This inventor holds 1 USPTO granted patent. Top assignee: Adobe, Inc.. Active years: 2026.
Company Filing History:
Years Active: 2026
Title: Daniel McKEE - Innovator in Audio Recommendation Systems
Introduction
Daniel McKEE is an inventor based in Urbana-Champaign, IL (US). He is known for his innovative work in the field of audio recommendation systems, particularly utilizing machine learning techniques. His research focuses on enhancing the way music is recommended for video content, making it more intuitive and user-friendly.
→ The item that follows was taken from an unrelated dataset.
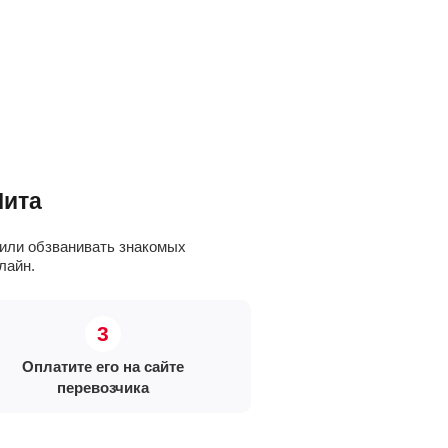
Чита
л или обзванивать знакомых
лайн.
Оплатите его на сайте
перевозчика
Latest Patent Applications
Daniel McKEE has filed a patent application titled "NATURAL LANGUAGE-GUIDED MUSIC AUDIO RECOMMENDATION FOR VIDEO USING MACHINE LEARNING." This application describes an audio recommendation system that is trained to suggest music audio sequences for pairing with query video sequences using neural networks. The system involves receiving an input that includes a query video sequence and natural language text. It generates a fused visual-text embedding based on a visual embedding and a text embedding corresponding to the input. The system then compares audio embeddings for music audio sequences from a database with the fused visual-text embedding. Ultimately, it determines a recommended music audio sequence based on a similarity metric calculated between an audio embedding for the music audio sequence and the fused visual-text embedding.
Conclusion
Daniel McKEE's contributions to the field of audio recommendation systems highlight the potential of machine learning in enhancing user experiences with multimedia content. His innovative approach aims to bridge the gap between visual and auditory elements in video applications.